David and Judy Glatzel in The Devil on Trial 

Blending interviews with Glatzel family members with reenactments, family photographs and home videos, writer/director Chris Holt paints the story of a dysfunctional family in peril. The film’s first hour, centered on the Warren’s alleged audiotaped evidence of youngest Glatzel son David’s possession, appears to support the claims that Arne Johnson was possessed by the devil when he killed his girlfriend Debbie Glatzel’s landlord/boss, just months after attending David’s exorcism. Their claim: the devil had migrated from David to Arne.

Ed Warren, David Glatzel, and Lorraine Warren in The Devil on Trial

In a very frustrating bait-and-switch maneuver, Holt leaves the most interesting details of the story for the film’s final 15 minutes, when oldest Glatzel son Carl reveals some shocking information about their mother Judy as well as the Warrens, painting the latter as fraudulent con artists taking advantage of a naive and emotionally vulnerable family and exploiting them for financial gain – hardly the venerated portrait of the Warrens in The Conjuring film franchise.

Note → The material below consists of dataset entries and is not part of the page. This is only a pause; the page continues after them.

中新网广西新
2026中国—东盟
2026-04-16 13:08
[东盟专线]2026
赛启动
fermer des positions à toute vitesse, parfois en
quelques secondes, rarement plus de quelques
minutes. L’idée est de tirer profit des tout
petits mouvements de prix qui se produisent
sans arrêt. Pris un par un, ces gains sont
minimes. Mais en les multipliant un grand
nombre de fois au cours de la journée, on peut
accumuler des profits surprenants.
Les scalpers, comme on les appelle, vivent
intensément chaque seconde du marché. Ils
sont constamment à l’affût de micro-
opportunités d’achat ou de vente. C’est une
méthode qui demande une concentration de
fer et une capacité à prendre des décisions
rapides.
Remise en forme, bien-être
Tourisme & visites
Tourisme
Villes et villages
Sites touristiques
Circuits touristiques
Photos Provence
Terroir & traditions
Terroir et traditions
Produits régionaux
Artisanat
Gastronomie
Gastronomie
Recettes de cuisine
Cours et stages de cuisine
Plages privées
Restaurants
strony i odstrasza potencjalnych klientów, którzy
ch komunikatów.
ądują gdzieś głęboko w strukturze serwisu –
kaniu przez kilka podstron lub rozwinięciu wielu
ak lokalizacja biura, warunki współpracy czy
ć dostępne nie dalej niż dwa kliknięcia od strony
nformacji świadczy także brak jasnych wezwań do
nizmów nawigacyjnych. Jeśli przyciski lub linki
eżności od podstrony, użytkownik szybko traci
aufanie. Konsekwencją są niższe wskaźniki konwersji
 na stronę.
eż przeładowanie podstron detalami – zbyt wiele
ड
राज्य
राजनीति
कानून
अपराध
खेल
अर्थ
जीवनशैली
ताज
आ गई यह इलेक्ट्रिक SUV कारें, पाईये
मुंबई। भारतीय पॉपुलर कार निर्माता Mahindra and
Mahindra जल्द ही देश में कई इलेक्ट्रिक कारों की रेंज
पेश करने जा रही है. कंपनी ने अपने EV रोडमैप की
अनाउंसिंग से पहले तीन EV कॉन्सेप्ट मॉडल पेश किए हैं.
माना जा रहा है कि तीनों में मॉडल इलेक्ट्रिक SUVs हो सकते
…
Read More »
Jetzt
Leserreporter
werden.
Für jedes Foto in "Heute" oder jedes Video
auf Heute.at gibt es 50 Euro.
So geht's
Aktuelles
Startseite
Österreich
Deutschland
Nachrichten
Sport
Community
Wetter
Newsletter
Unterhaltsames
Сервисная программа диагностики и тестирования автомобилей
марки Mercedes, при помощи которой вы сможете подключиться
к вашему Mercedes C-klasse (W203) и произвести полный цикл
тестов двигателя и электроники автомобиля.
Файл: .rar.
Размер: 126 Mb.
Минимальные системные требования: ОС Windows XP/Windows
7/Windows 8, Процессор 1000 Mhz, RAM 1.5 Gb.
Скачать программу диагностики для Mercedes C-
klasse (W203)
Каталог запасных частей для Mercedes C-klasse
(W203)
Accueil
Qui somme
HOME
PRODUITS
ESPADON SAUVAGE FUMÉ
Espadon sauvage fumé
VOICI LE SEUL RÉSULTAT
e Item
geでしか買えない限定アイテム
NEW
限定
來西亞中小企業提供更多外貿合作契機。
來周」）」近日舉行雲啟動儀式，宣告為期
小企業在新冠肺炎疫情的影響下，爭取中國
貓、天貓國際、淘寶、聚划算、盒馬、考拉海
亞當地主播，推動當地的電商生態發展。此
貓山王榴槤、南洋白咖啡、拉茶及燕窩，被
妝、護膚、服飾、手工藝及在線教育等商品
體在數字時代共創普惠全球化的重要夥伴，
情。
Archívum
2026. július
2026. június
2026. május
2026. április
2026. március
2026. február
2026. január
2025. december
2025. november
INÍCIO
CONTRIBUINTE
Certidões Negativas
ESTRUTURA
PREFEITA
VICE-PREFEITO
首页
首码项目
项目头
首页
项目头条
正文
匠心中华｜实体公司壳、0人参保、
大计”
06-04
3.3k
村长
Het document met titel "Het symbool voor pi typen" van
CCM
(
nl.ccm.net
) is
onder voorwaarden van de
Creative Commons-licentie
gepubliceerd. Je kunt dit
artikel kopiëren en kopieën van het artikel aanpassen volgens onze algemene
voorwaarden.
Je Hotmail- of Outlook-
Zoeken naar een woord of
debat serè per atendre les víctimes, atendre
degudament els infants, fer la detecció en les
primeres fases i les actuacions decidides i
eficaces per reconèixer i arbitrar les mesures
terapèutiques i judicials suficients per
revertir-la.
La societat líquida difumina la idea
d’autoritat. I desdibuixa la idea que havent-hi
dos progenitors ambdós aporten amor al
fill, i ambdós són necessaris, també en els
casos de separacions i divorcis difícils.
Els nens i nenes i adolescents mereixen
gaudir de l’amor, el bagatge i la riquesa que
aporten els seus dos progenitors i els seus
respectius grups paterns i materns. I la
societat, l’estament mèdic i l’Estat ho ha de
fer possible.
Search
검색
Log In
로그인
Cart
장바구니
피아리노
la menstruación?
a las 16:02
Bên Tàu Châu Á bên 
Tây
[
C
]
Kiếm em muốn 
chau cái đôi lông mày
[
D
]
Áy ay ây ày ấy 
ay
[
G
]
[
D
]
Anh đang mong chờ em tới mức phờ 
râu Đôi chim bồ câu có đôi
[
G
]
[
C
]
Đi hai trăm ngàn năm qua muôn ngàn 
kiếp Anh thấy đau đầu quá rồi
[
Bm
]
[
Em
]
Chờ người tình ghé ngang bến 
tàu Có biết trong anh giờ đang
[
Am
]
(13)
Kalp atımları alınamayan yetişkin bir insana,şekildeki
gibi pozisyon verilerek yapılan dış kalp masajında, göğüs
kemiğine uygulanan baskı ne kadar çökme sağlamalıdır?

This last-minute “a-ha” moment is only partially satisfying, since it raises many more unanswered questions about Debbie’s relationship with her dead landlord/boss and Johnson’s motive. The Devil on Trial is an interesting but sad story, sloppily handled.

REEL FACTS

• Both Arne Johnson and the late Debbie Glatzel worked with producers of The Conjuring: The Devil Made Me Do It and backed the Warrens’ version of events. Debbie’s brother Carl called the Warrens’ book, “The Devil in Connecticut,” and subsequent film a complete lie based on a phony get-rich scheme in which they paid the Glatzel family only $2000.

The former Warren residence and now-closed occult museum in Monroe, Connecticut. Trespassers will be prosecuted.

• From 1952 to Lorraine’s death in 2019, the Warren’s Occult Museum in the basement of their Monroe, Connecticut, featured artifacts from their many demonic cases.

• The most prevalent item, kept in a glass case in the basement, was the cursed Raggedy Ann doll by the name of Annabelle, made popular in several Conjuring films. Its former owner claimed the doll would mysteriously appear in different rooms of her apartment in disturbingly odd poses, along with brief messages scrawled in red crayon on parchment paper.